= Lino Briguglio =

Maltese professor and politician

Lino Pascal Briguglio (born 27 January 1944 in Santa Venera) is a Maltese professor and politician. He is internationally known for his studies on islands and small states.

== Biography ==

=== Education ===
The son of Anthony Briguglio and Carmen née Pace, Lino Briguglio studied at St Aloysius' College and obtained a teacher’s certificate at St Michael's College of Education.

He earned a diploma in social studies at Plater College, Oxford in 1968-1970 and obtained several degrees at the University of Malta (Bachelor of Arts in 1972 and Master of Arts in 1977 in economics; diploma in theology, 1977) and a Ph.D. in economics at the University of Exeter in 1982.

=== Political career ===

A member of the Malta Labour Party's national executive committee in the mid-1970s, among other things Briguglio called on Labour members and supporters to "emancipate themselves from antiquated views which relegated women to mere appendages."

Briguglio was expelled from the executive committee in 1977 after he spoke out against political violence and in dissent with Mintoff's policy to merge the Labour Party with Malta's General Workers Union and to put the University of Malta under political control.

While appreciating Mintoff's social reforms, including the separation of Church and State, Briguglio considered his economic policies to be based on obsolete yet widespread assumptions that government would decide better than the private sector.
Briguglio later wrote a book (L-Elementi Kriminali w Vjolenti Fi Hdan il-Partit Laburista, 1986) about how the violent and criminal elements in the Labour Party were not being controlled by Mintoff, and stated that the merger of the party and the union was key to control industrial conflict given Mintoff's wage suppression policy.

Briguglio later co-founded and was first general secretary of the Maltese Democratic Party (PDM), with which he contested the 1987 elections, obtaining a total of 380 votes and zero seats. He left politics since.
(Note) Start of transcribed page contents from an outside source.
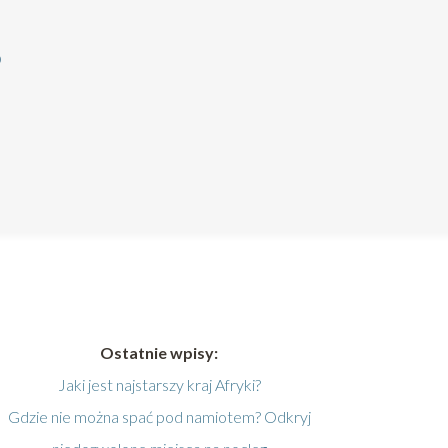
?
Ostatnie wpisy:
Jaki jest najstarszy kraj Afryki?
Gdzie nie można spać pod namiotem? Odkryj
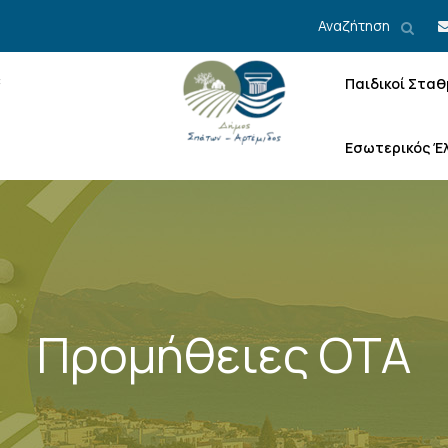
Αναζήτηση
Παιδικοί Σταθ
Εσωτερικός Έ
Προμήθειες ΟΤΑ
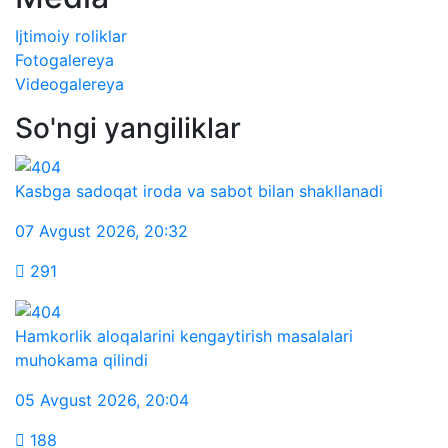
Ijtimoiy roliklar
Fotogalereya
Videogalereya
So'ngi yangiliklar
Kasbga sadoqat iroda va sabot bilan shakllanadi
07 Avgust 2026
,
20:32
291
Hamkorlik aloqalarini kengaytirish masalalari
muhokama qilindi
05 Avgust 2026
,
20:04
188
Briguglio was a core member of the Malta EU Steering and Action Committee during Malta's negotiations for EU membership.

=== Academic career ===

Briguglio started working as a primary school teacher in 1961.
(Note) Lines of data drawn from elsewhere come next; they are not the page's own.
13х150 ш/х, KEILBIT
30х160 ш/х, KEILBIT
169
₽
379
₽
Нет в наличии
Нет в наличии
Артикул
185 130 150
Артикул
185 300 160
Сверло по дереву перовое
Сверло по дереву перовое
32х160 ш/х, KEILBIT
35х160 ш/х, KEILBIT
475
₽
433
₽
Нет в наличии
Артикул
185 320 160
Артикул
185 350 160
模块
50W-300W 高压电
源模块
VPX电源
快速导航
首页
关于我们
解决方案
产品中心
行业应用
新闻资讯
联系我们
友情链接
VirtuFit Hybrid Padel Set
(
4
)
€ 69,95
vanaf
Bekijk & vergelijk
Briguglio has been a lecturer in economics, starting in 1972 at the Malta College of Arts, Science and Technology (MCAST) and at the University of Malta since 1976.

He directs the Islands and Small States Institute of the University of Malta.

Formerly he was director of the University Gozo Campus and for a time also chaired the Board of Trustees of the Small States Network for Economic Development, which was funded by the World Bank.

He was Head of the Economics Department and of the Banking and Finance Department at the University of Malta, as well at CEO of the Foundation for International Studies, located in Valletta, Malta.

In 1992 Briguglio developed a vulnerability index (EVI) to describe the economic vulnerability of Small Island Developing States.

He has also written papers on economic resilience, one of which was published in Oxford Development Studies (Sept 2009). He has also edited a series of four books on Vulnerability, Resilience and Competitiveness of Small States, published by the University of Malta in collaboration with the Commonwealth Secretariat, and two books on small states published by Routledge.

=== Consultancies ===

Briguglio was a lead author for the Third, Fourth and Fifth Assessments Reports of the Intergovernmental Panel on Climate Change (IPCC), contributing mainly to the chapters on small islands’ vulnerability and adaptation to climate change. The work of the IPCC, including the contributions of many scientists, was recognised by the joint award of the 2007 Nobel Peace Prize.
At a symposium in early 2010 at the University of Malta, Briguglio said that disbelief in climate change is "ideological, difficult to change and often rooted in rightwing sources".

Briguglio has acted as consultant to several international organisations including the UNDESA, UNEP, United Nations Development Program, the United Nations Conference on Trade and Development (UNCTAD), World Bank, the Commonwealth Secretariat, SOPAC and CARICOM on matters related to the economies of small states. He has represented the Maltese government in many international conferences dealing with islands’ and small states’ affairs. He is a member of the Malta Competition and Consumer Affairs Appeals Tribunal.

In 2022, Briguglio was appointed by the President of the UN General Assembly to join a 12-member high-level panel of experts on the development of a multidimensional vulnerability index for small island developing states.

=== Personal life ===

Lino Briguglio married Marie née Lucia in 1969; they have two children, Michael Briguglio and Marie Briguglio, both lecturers at the University of Malta. His son-in-law Stefano Moncada succeeded him as Director of the University of Malta's Islands and Small States Institute in 2020.